South Korea is set to become the second Asian nation to make a payment to Iran for crude imports under the Geneva deal that has provided Tehran with some sanctions relief, a banking source told Reuters on Wednesday.
The Central Bank of Iran has a total of about $4.7 billion to $5.6 billion in South Korea in two won-denominated accounts, one at Woori Bank and the other at Industrial Bank of Korea as of late 2013, according to a second source.
The two sources declined to be named as the issue is sensitive. The first source said the payment to Tehran was expected to be made in early March, but did not specify the amount.
This comes as Bank of Korea and South Korean Finance Ministry officials contacted by Reuters said no decisions had been made about money transfers to Iran.
Last month, Japan became the first of Iran's oil buyers to make a payment for crude imports following the Geneva deal.
One source confirmed the Japanese payment was $550 million released to the Central Bank of Iran account in Switzerland from an account registered under the Bank of Japan.

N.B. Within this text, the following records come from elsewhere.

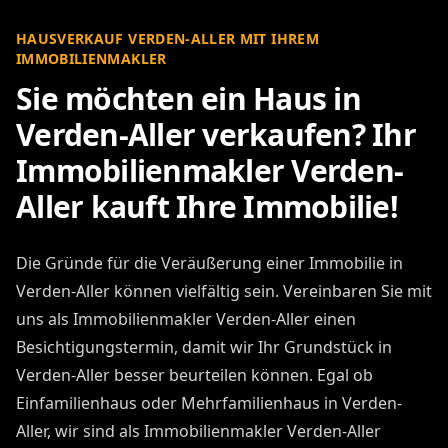
HAUSVERKAUF VERDEN-ALLER MIT IHREM
IMMOBILIENMAKLER
Sie möchten ein Haus in
Verden-Aller verkaufen? Ihr
Immobilienmakler Verden-
Aller kauft Ihre Immobilie!
Die Gründe für die Veräußerung einer Immobilie in
Verden-Aller können vielfältig sein. Vereinbaren Sie mit
uns als Immobilienmakler Verden-Aller einen
Besichtigungstermin, damit wir Ihr Grundstück in
Verden-Aller besser beurteilen können. Egal ob
Einfamilienhaus oder Mehrfamilienhaus in Verden-
Aller, wir sind als Immobilienmakler Verden-Aller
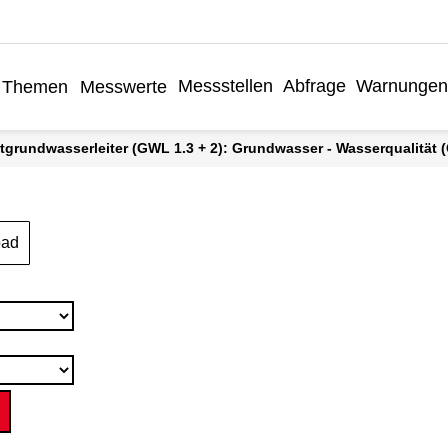
Messstellen
Abfrage
Warnunge
Themen
Messwerte
tgrundwasserleiter (GWL 1.3 + 2): Grundwasser - Wasserqualität (G
oad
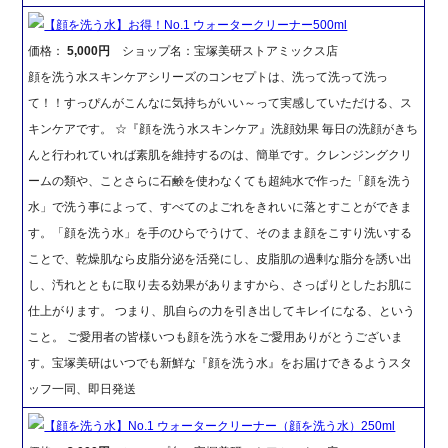
【顔を洗う水】お得！No.1 ウォータークリーナー500ml
価格：
5,000円
ショップ名：宝塚美研ストアミックス店
顔を洗う水スキンケアシリーズのコンセプトは、洗って洗って洗っ
て！！すっぴんがこんなに気持ちがいい～って実感していただける、ス
キンケアです。 ☆『顔を洗う水スキンケア』洗顔効果 毎日の洗顔がきち
んと行われていれば素肌を維持するのは、簡単です。クレンジングクリ
ームの類や、ことさらに石鹸を使わなくても超純水で作った「顔を洗う
水」で洗う事によって、すべてのよごれをきれいに落とすことができま
す。「顔を洗う水」を手のひらでうけて、そのまま顔をこすり洗いする
ことで、乾燥肌なら皮脂分泌を活発にし、皮脂肌の過剰な脂分を誘い出
し、汚れとともに取り去る効果がありますから、さっぱりとしたお肌に
仕上がります。 つまり、肌自らの力を引き出してキレイになる、という
こと。 ご愛用者の皆様いつも顔を洗う水をご愛用ありがとうございま
す。宝塚美研はいつでも新鮮な『顔を洗う水』をお届けできるようスタ
ッフ一同、即日発送
【顔を洗う水】No.1 ウォータークリーナー（顔を洗う水）250ml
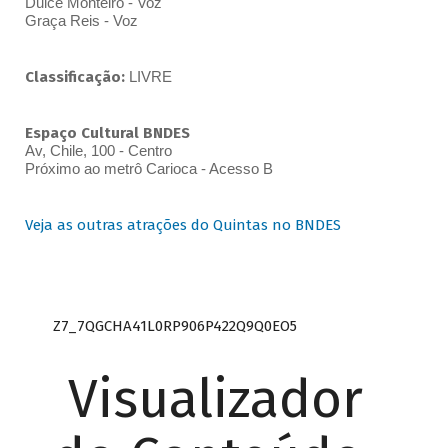
Dulce Monteiro - Voz
Graça Reis - Voz
Classificação:
LIVRE
Espaço Cultural BNDES
Av, Chile, 100 - Centro
Próximo ao metrô Carioca - Acesso B
Veja as outras atrações do Quintas no BNDES
Z7_7QGCHA41L0RP906P422Q9Q0EO5
Visualizador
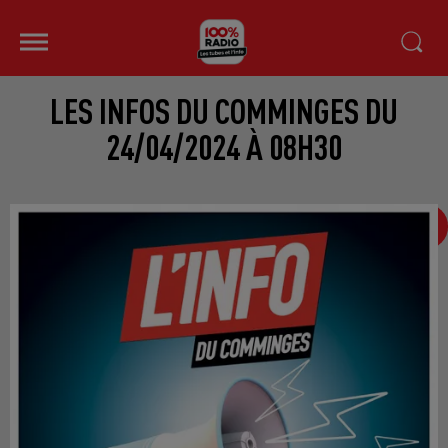
LES INFOS DU COMMINGES DU
24/04/2024 À 08H30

Iran and the five permanent members of the UN Security Council-the US, Britain, France, Russia and China-plus Germany signed the Geneva deal on November 24, 2013. The two sides started to implement the agreement on January 20 and aim to continue negotiations for a final comprehensive deal.
Under the Geneva agreement, the Sextet agreed to provide Iran with some sanctions relief in exchange for Tehran agreeing to limit certain aspects of its nuclear activities during a six-month period. It was also agreed that no nuclear-related sanctions would be imposed on Iran within the same timeframe.
The sanctions relief for Iran includes access to $4.2 billion of its oil revenues frozen abroad by eight money-transfer schedules through July.